Why do you have to eat blue pancakes? They taste exactly the same as the brown ones?! I don’t have time for this! This is ridiculous! All things I am screaming in my head as my toddler is melting down this morning while I am rushing around to get the boys ready for school. Then I pick him up and walk into the other room. I leave the brown pancakes burning on the stove and hold him, kiss him and cuddle him while his world is a mess and nothing makes sense. Because to him, this is grief. To him the thing that he knows and can control is the color of his pancakes in the morning. Because to him, he expresses desire from the place of constant feeling, where we can feel everything. He doesn’t have layers to strip away yet, they are all there.
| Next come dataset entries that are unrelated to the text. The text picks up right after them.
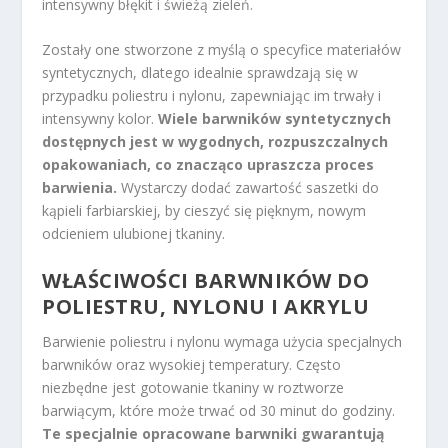
intensywny błękit i świeżą zieleń.
Zostały one stworzone z myślą o specyfice materiałów
syntetycznych, dlatego idealnie sprawdzają się w
przypadku poliestru i nylonu, zapewniając im trwały i
intensywny kolor.
Wiele barwników syntetycznych
dostępnych jest w wygodnych, rozpuszczalnych
opakowaniach, co znacząco upraszcza proces
barwienia.
Wystarczy dodać zawartość saszetki do
kąpieli farbiarskiej, by cieszyć się pięknym, nowym
odcieniem ulubionej tkaniny.
WŁAŚCIWOŚCI BARWNIKÓW DO
POLIESTRU, NYLONU I AKRYLU
Barwienie poliestru i nylonu wymaga użycia specjalnych
barwników oraz wysokiej temperatury. Często
niezbędne jest gotowanie tkaniny w roztworze
barwiącym, które może trwać od 30 minut do godziny.
Te specjalnie opracowane barwniki gwarantują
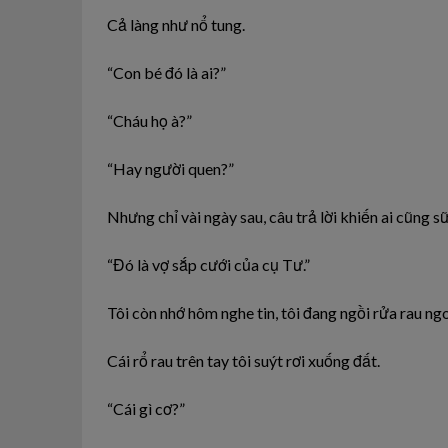
Cả làng như nổ tung.
“Con bé đó là ai?”
“Cháu họ à?”
“Hay người quen?”
Nhưng chỉ vài ngày sau, câu trả lời khiến ai cũng s
“Đó là vợ sắp cưới của cụ Tư.”
Tôi còn nhớ hôm nghe tin, tôi đang ngồi rửa rau ngo
Cái rổ rau trên tay tôi suýt rơi xuống đất.
“Cái gì cơ?”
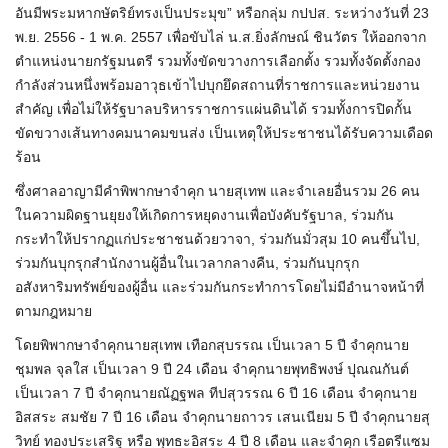
อันมีพระมหากษัตริย์ทรงเป็นประมุข” หรือกลุ่ม กปปส. ระหว่างวันที่ 23
พ.ย. 2556 - 1 พ.ค. 2557 เพื่อขับไล่ น.ส.ยิ่งลักษณ์ ชินวัตร ให้ออกจาก
ตำแหน่งนายกรัฐมนตรี รวมทั้งขัดขวางการเลือกตั้ง รวมทั้งจัดตั้งกอง
กำลังส่วนหนึ่งพร้อมอาวุธเข้าไปบุกยึดสถานที่ราชการและหน่วยงาน
สำคัญ เพื่อไม่ให้รัฐบาลบริหารราชการแผ่นดินได้ รวมทั้งการปิดกั้น
ขัดขวางเส้นทางคมนาคมขนส่ง เป็นเหตุให้ประชาชนได้รับความเดือด
ร้อน
ซึ่งศาลอาญามีคำพิพากษาจำคุก นายสุเทพ และจำเลยอื่นรวม 26 คน
ในความผิดฐานยุยงให้เกิดการหยุดงานเพื่อบังคับรัฐบาล, ร่วมกัน
กระทำให้ปรากฏแก่ประชาชนด้วยวาจา, ร่วมกันมั่วสุม 10 คนขึ้นไป,
ร่วมกันบุกรุกสำนักงานผู้อื่นในเวลากลางคืน, ร่วมกันบุกรุก
อสังหาริมทรัพย์ของผู้อื่น และร่วมกันกระทำการโดยไม่มีอำนาจหน้าที่
ตามกฎหมาย
โดยพิพากษาจำคุกนายสุเทพ เทือกสุบรรณ เป็นเวลา 5 ปี จำคุกนาย
ชุมพล จุลใส เป็นเวลา 9 ปี 24 เดือน จำคุกนายพุทธิพงษ์ ปุณณกันต์
เป็นเวลา 7 ปี จำคุกนายณัฏฐพล ทีปสุวรรณ 6 ปี 16 เดือน จำคุกนาย
อิสสระ สมชัย 7 ปี 16 เดือน จำคุกนายถาวร เสนเนียม 5 ปี จำคุกนายสุ
วิทย์ ทองประเสริฐ หรือ พุทธะอิสระ 4 ปี 8 เดือน และจำคุก เรือตรีแซม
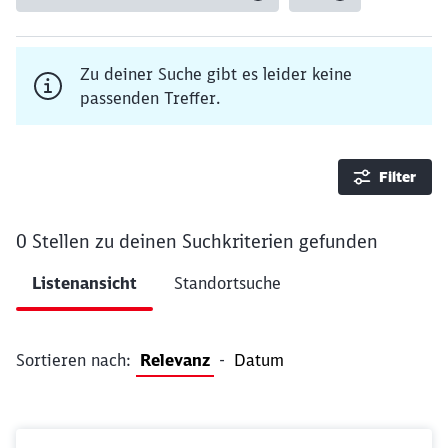
Zu deiner Suche gibt es leider keine
passenden Treffer.
Filter
0 Stellen
zu deinen Suchkriterien gefunden
Ergebnisse pro Seite 10
Listenansicht
Standortsuche
Filter anwenden
Sortieren nach:
Relevanz
-
Datum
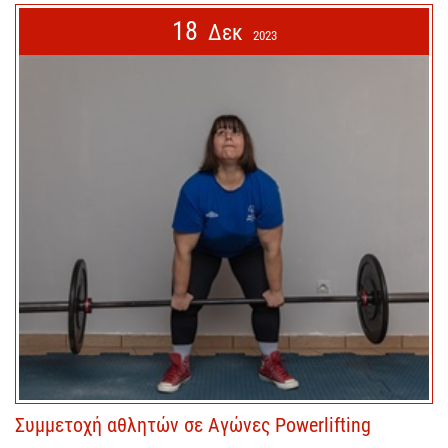
18
Δεκ
2023
Συμμετοχή αθλητών σε Αγώνες Powerlifting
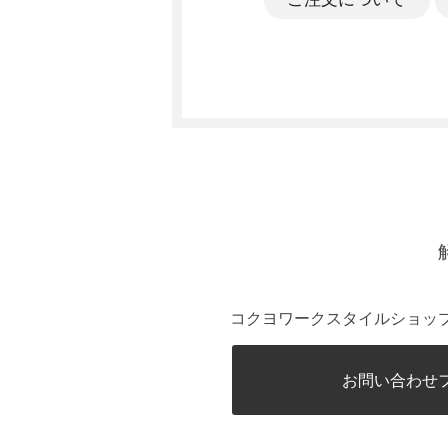
コクヨワークスタイルショッ
お問い合わせ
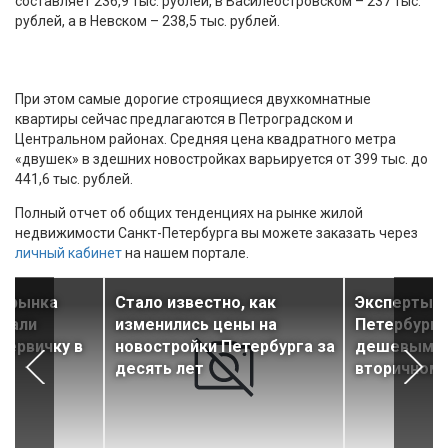
составляет 236,9 тыс. рублей, в Василеостровском – 237 тыс.
рублей, а в Невском – 238,5 тыс. рублей.
При этом самые дорогие строящиеся двухкомнатные
квартиры сейчас предлагаются в Петроградском и
Центральном районах. Средняя цена квадратного метра
«двушек» в здешних новостройках варьируется от 399 тыс. до
441,6 тыс. рублей.
Полный отчет об общих тенденциях на рынке жилой
недвижимости Санкт-Петербурга вы можете заказать через
личный кабинет
на нашем портале.
ы рынка
Стало известно, как
Эксперты н
дали
изменились цены на
Петербурга
первичку в
новостройки Петербурга за
дешевыми 
десять лет
вторичном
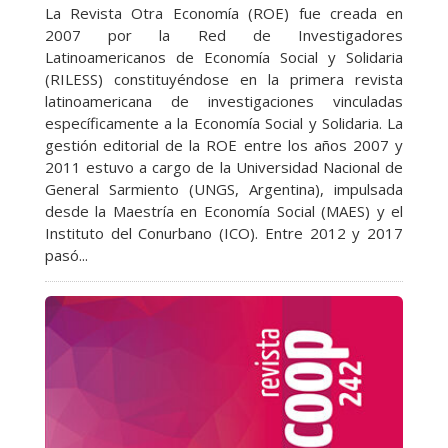
La Revista Otra Economía (ROE) fue creada en
2007 por la Red de Investigadores
Latinoamericanos de Economía Social y Solidaria
(RILESS) constituyéndose en la primera revista
latinoamericana de investigaciones vinculadas
específicamente a la Economía Social y Solidaria. La
gestión editorial de la ROE entre los años 2007 y
2011 estuvo a cargo de la Universidad Nacional de
General Sarmiento (UNGS, Argentina), impulsada
desde la Maestría en Economía Social (MAES) y el
Instituto del Conurbano (ICO). Entre 2012 y 2017
pasó...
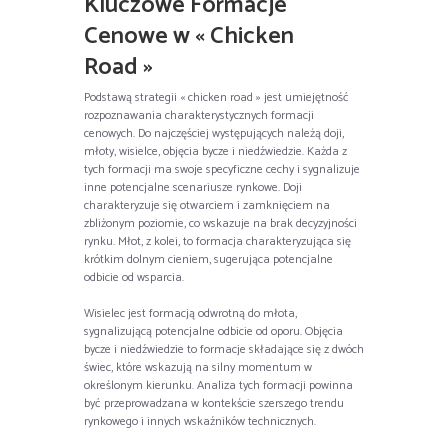
Kluczowe Formacje
Cenowe w « Chicken
Road »
Podstawą strategii « chicken road » jest umiejętność
rozpoznawania charakterystycznych formacji
cenowych. Do najczęściej występujących należą doji,
młoty, wisielce, objęcia bycze i niedźwiedzie. Każda z
tych formacji ma swoje specyficzne cechy i sygnalizuje
inne potencjalne scenariusze rynkowe. Doji
charakteryzuje się otwarciem i zamknięciem na
zbliżonym poziomie, co wskazuje na brak decyzyjności
rynku. Młot, z kolei, to formacja charakteryzująca się
krótkim dolnym cieniem, sugerująca potencjalne
odbicie od wsparcia.
Wisielec jest formacją odwrotną do młota,
sygnalizującą potencjalne odbicie od oporu. Objęcia
bycze i niedźwiedzie to formacje składające się z dwóch
świec, które wskazują na silny momentum w
określonym kierunku. Analiza tych formacji powinna
być przeprowadzana w kontekście szerszego trendu
rynkowego i innych wskaźników technicznych.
I notice in this moment that I have no approval for grief. It is uncomfortable. I don’t have time. It is ridiculous and messy and needs to be shoved down. So I sit with him in his grief and hold him. I don’t fix it, I don’t offer suggestions, I sit in full approval of his grief over his pancakes. And you know what happened? It ran, it flowed and it completed its circuit so that he could then tell me, on his own, exactly what he wanted and how we could make it better together. He didn’t want me to fix it or him, he wanted us to do it together. It was when I tried to do it on my own that things went totally south.
It is uncomfortable to sit in someone else’s grief and not want to fix it. It is even more uncomfortable for me to sit in my own grief and have approval for it.
So today I am going to practice sitting in my grief. I am going to have approval for my grief. When the tears start to fall I am not going to fix it. I am going to let them flow, I am going to let them complete their circuit. Because in the end I will be cleared out and maybe then I will have the clarity to tell someone exactly what I want and we can fix it together.